(Supplied records):
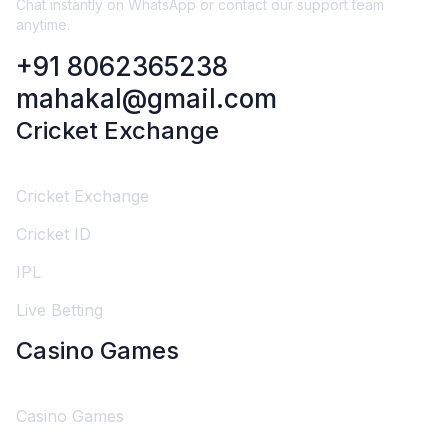
Chat instantly on WhatsApp or contact our support team
anytime.
+91 8062365238
mahakal@gmail.com
Cricket Exchange
Cricket Exchange
Cricket ID
IPL
Live Betting
Casino Games
Casino Games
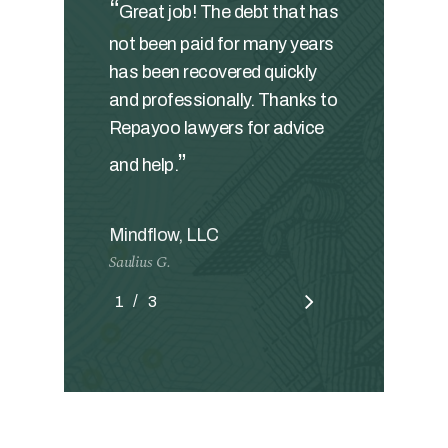
“
Great job! The debt that has
not been paid for many years
has been recovered quickly
and professionally. Thanks to
Repayoo lawyers for advice
”
and help.
Mindflow, LLC
Saulius G.
/
1
2
3
3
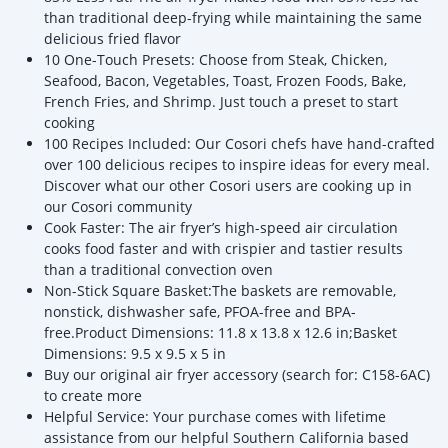
than traditional deep-frying while maintaining the same
delicious fried flavor
10 One-Touch Presets: Choose from Steak, Chicken,
Seafood, Bacon, Vegetables, Toast, Frozen Foods, Bake,
French Fries, and Shrimp. Just touch a preset to start
cooking
100 Recipes Included: Our Cosori chefs have hand-crafted
over 100 delicious recipes to inspire ideas for every meal.
Discover what our other Cosori users are cooking up in
our Cosori community
Cook Faster: The air fryer’s high-speed air circulation
cooks food faster and with crispier and tastier results
than a traditional convection oven
Non-Stick Square Basket:The baskets are removable,
nonstick, dishwasher safe, PFOA-free and BPA-
free.Product Dimensions: 11.8 x 13.8 x 12.6 in;Basket
Dimensions: 9.5 x 9.5 x 5 in
Buy our original air fryer accessory (search for: C158-6AC)
to create more
Helpful Service: Your purchase comes with lifetime
assistance from our helpful Southern California based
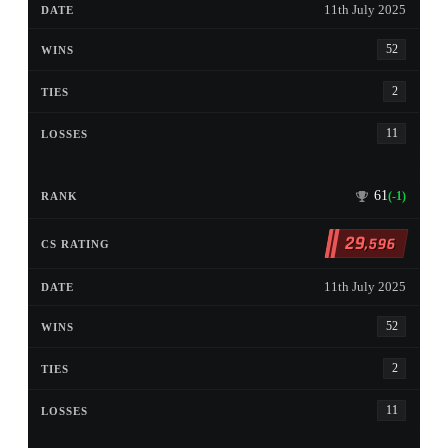
11th July 2025
52
2
11
61
(-1)
29
,596
11th July 2025
52
2
11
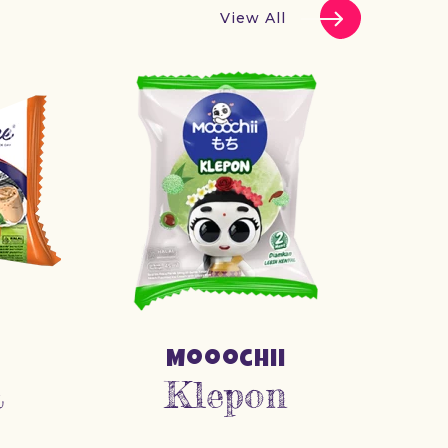
View All
Mooochii
a
Klepon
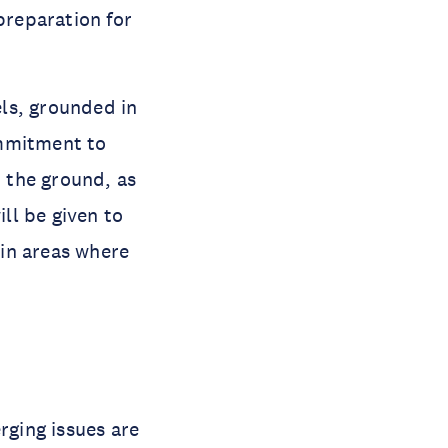
preparation for
els, grounded in
ommitment to
n the ground, as
ill be given to
in areas where
rging issues are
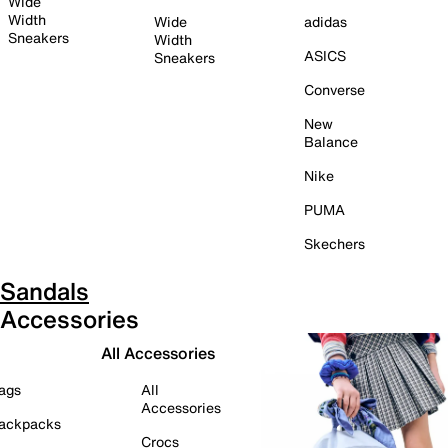
Wide
Width
Wide
adidas
Sneakers
Width
ASICS
Sneakers
Converse
New
Balance
Nike
PUMA
Skechers
Sandals
Accessories
All Accessories
ags
All
Accessories
ackpacks
Crocs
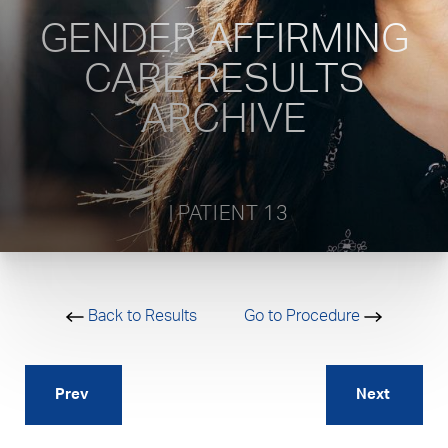
GENDER AFFIRMING
CARE RESULTS
ARCHIVE
           | PATIENT 13         
Back to Results
Go to Procedure
Prev
Next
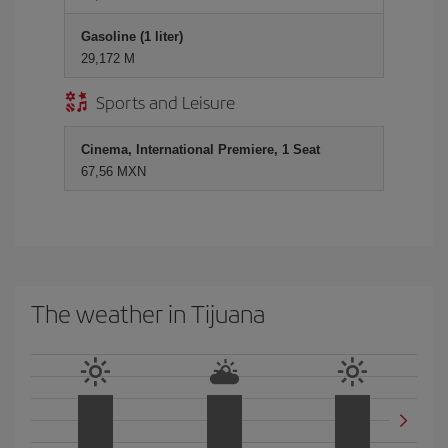
Gasoline (1 liter)
29,172 M
Sports and Leisure
Cinema, International Premiere, 1 Seat
67,56 MXN
The weather in Tijuana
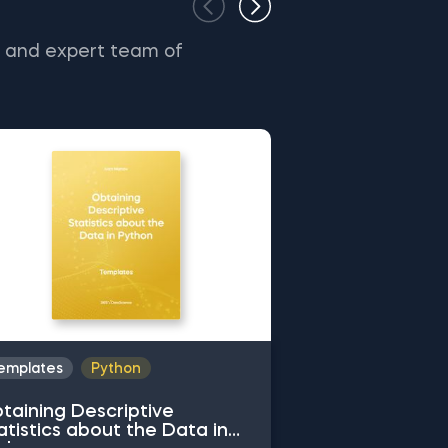
s and expert team of
emplates
Python
Templates
Py
taining Descriptive
Common Attrib
atistics about the Data in
Working with 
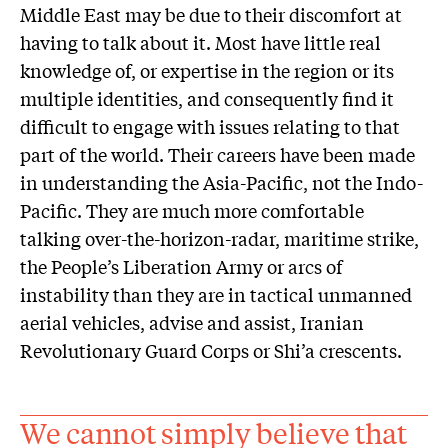
Middle East may be due to their discomfort at
having to talk about it. Most have little real
knowledge of, or expertise in the region or its
multiple identities, and consequently find it
difficult to engage with issues relating to that
part of the world. Their careers have been made
in understanding the Asia-Pacific, not the Indo-
Pacific. They are much more comfortable
talking over-the-horizon-radar, maritime strike,
the People’s Liberation Army or arcs of
instability than they are in tactical unmanned
aerial vehicles, advise and assist, Iranian
Revolutionary Guard Corps or Shi’a crescents.
We cannot simply believe that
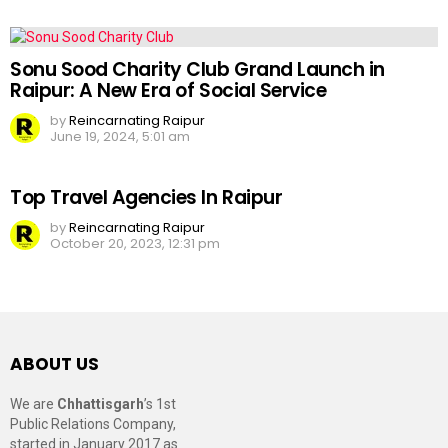
Sonu Sood Charity Club Grand Launch in
Raipur: A New Era of Social Service
by
Reincarnating Raipur
June 19, 2024, 5:01 am
Top Travel Agencies In Raipur
by
Reincarnating Raipur
October 20, 2023, 12:31 pm
ABOUT US
We are
Chhattisgarh
’s 1st
Public Relations Company,
started in January 2017 as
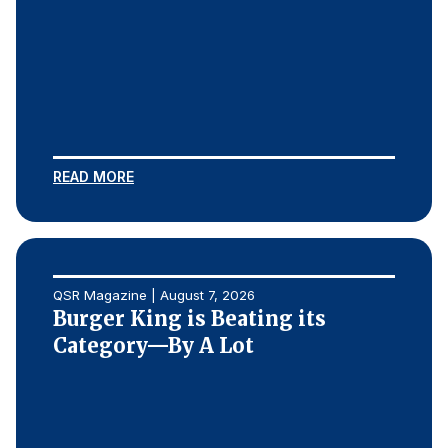
Finance and Insurance
Government
Health Care
Manufacturing
Restaurants
READ MORE
Retail
AI, Interactive Media & Subscription Entertainment
Telecommunications
Travel
QSR Magazine | August 7, 2026
Burger King is Beating its
U.S. Overall Customer Satisfaction
Category—By A Lot
Key ACSI Findings
Top 10 ACSI Scores by Company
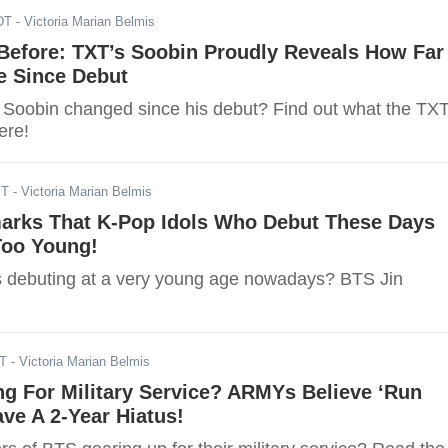
DT
- Victoria Marian Belmis
 Before: TXT’s Soobin Proudly Reveals How Far
 Since Debut
Soobin changed since his debut? Find out what the TX
ere!
ST
- Victoria Marian Belmis
arks That K-Pop Idols Who Debut These Days
Too Young!
s debuting at a very young age nowadays? BTS Jin
DT
- Victoria Marian Belmis
g For Military Service? ARMYs Believe ‘Run
ave A 2-Year Hiatus!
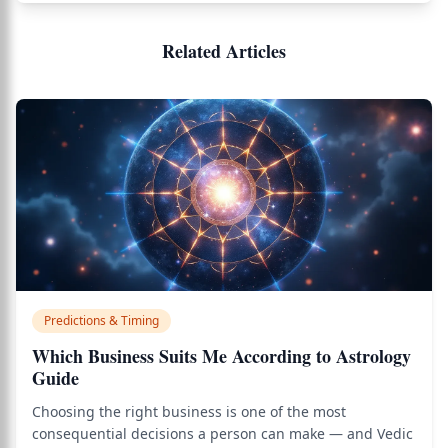
Related Articles
Predictions & Timing
Which Business Suits Me According to Astrology
Guide
Choosing the right business is one of the most
consequential decisions a person can make — and Vedic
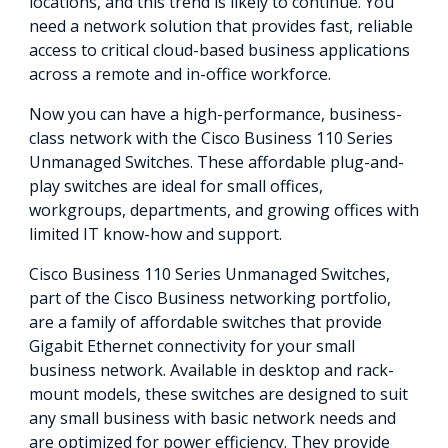
locations, and this trend is likely to continue. You
need a network solution that provides fast, reliable
access to critical cloud-based business applications
across a remote and in-office workforce.
Now you can have a high-performance, business-
class network with the Cisco Business 110 Series
Unmanaged Switches. These affordable plug-and-
play switches are ideal for small offices,
workgroups, departments, and growing offices with
limited IT know-how and support.
Cisco Business 110 Series Unmanaged Switches,
part of the Cisco Business networking portfolio,
are a family of affordable switches that provide
Gigabit Ethernet connectivity for your small
business network. Available in desktop and rack-
mount models, these switches are designed to suit
any small business with basic network needs and
are optimized for power efficiency. They provide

(What needs to be done): Pictures are not part of the copy; output everything else in the records exactly.

(Answer to the problem):
Chat instantly on WhatsApp or contact our support team
anytime.
+91 8062365238
mahakal@gmail.com
Cricket Exchange
Cricket Exchange
Cricket ID
IPL
Live Betting
Casino Games
Casino Games
“
Great job! The debt that has
not been paid for many years
has been recovered quickly
and professionally. Thanks to
Repayoo lawyers for advice
”
and help.
Mindflow, LLC
Saulius G.
/
1
2
3
3
than traditional deep-frying while maintaining the same
delicious fried flavor
10 One-Touch Presets: Choose from Steak, Chicken,
Seafood, Bacon, Vegetables, Toast, Frozen Foods, Bake,
French Fries, and Shrimp. Just touch a preset to start
cooking
100 Recipes Included: Our Cosori chefs have hand-crafted
over 100 delicious recipes to inspire ideas for every meal.
Discover what our other Cosori users are cooking up in
our Cosori community
Cook Faster: The air fryer’s high-speed air circulation
cooks food faster and with crispier and tastier results
than a traditional convection oven
Non-Stick Square Basket:The baskets are removable,
nonstick, dishwasher safe, PFOA-free and BPA-
free.Product Dimensions: 11.8 x 13.8 x 12.6 in;Basket
Dimensions: 9.5 x 9.5 x 5 in
Buy our original air fryer accessory (search for: C158-6AC)
to create more
Helpful Service: Your purchase comes with lifetime
assistance from our helpful Southern California based
11th July 2025
52
2
11
61
(-1)
29
,596
11th July 2025
52
2
11
View All
Mooochii
a
Klepon
preparation for
els, grounded in
ommitment to
n the ground, as
ill be given to
in areas where
rging issues are
Wide
Width
Wide
adidas
Sneakers
Width
ASICS
Sneakers
Converse
New
Balance
Nike
PUMA
Skechers
Sandals
Accessories
All Accessories
ags
All
Accessories
ackpacks
Crocs
GENDER AFFIRMING
CARE RESULTS
ARCHIVE
           | PATIENT 13         
Back to Results
Go to Procedure
Prev
Next
Gasoline (1 liter)
29,172 M
Sports and Leisure
Cinema, International Premiere, 1 Seat
67,56 MXN
The weather in Tijuana
s and expert team of
emplates
Python
Templates
Py
taining Descriptive
Common Attrib
atistics about the Data in
Working with 
Middle East may be due to their discomfort at
having to talk about it. Most have little real
knowledge of, or expertise in the region or its
multiple identities, and consequently find it
difficult to engage with issues relating to that
part of the world. Their careers have been made
in understanding the Asia-Pacific, not the Indo-
Pacific. They are much more comfortable
talking over-the-horizon-radar, maritime strike,
the People’s Liberation Army or arcs of
instability than they are in tactical unmanned
aerial vehicles, advise and assist, Iranian
Revolutionary Guard Corps or Shi’a crescents.
We cannot simply believe that
Sonu Sood Charity Club Grand Launch in
Raipur: A New Era of Social Service
by
Reincarnating Raipur
June 19, 2024, 5:01 am
Top Travel Agencies In Raipur
by
Reincarnating Raipur
October 20, 2023, 12:31 pm
ABOUT US
We are
Chhattisgarh
’s 1st
Public Relations Company,
started in January 2017 as
Finance and Insurance
Government
Health Care
Manufacturing
Restaurants
READ MORE
Retail
AI, Interactive Media & Subscription Entertainment
Telecommunications
Travel
QSR Magazine | August 7, 2026
Burger King is Beating its
U.S. Overall Customer Satisfaction
Category—By A Lot
Key ACSI Findings
Top 10 ACSI Scores by Company
DT
- Victoria Marian Belmis
 Before: TXT’s Soobin Proudly Reveals How Far
 Since Debut
Soobin changed since his debut? Find out what the TX
ere!
ST
- Victoria Marian Belmis
arks That K-Pop Idols Who Debut These Days
Too Young!
s debuting at a very young age nowadays? BTS Jin
DT
- Victoria Marian Belmis
g For Military Service? ARMYs Believe ‘Run
ave A 2-Year Hiatus!
Related Articles
Predictions & Timing
Which Business Suits Me According to Astrology
Guide
Choosing the right business is one of the most
consequential decisions a person can make — and Vedic
locations, and this trend is likely to continue. You
need a network solution that provides fast, reliable
access to critical cloud-based business applications
across a remote and in-office workforce.
Now you can have a high-performance, business-
class network with the Cisco Business 110 Series
Unmanaged Switches. These affordable plug-and-
play switches are ideal for small offices,
workgroups, departments, and growing offices with
limited IT know-how and support.
Cisco Business 110 Series Unmanaged Switches,
part of the Cisco Business networking portfolio,
are a family of affordable switches that provide
Gigabit Ethernet connectivity for your small
business network. Available in desktop and rack-
mount models, these switches are designed to suit
any small business with basic network needs and
are optimized for power efficiency. They provide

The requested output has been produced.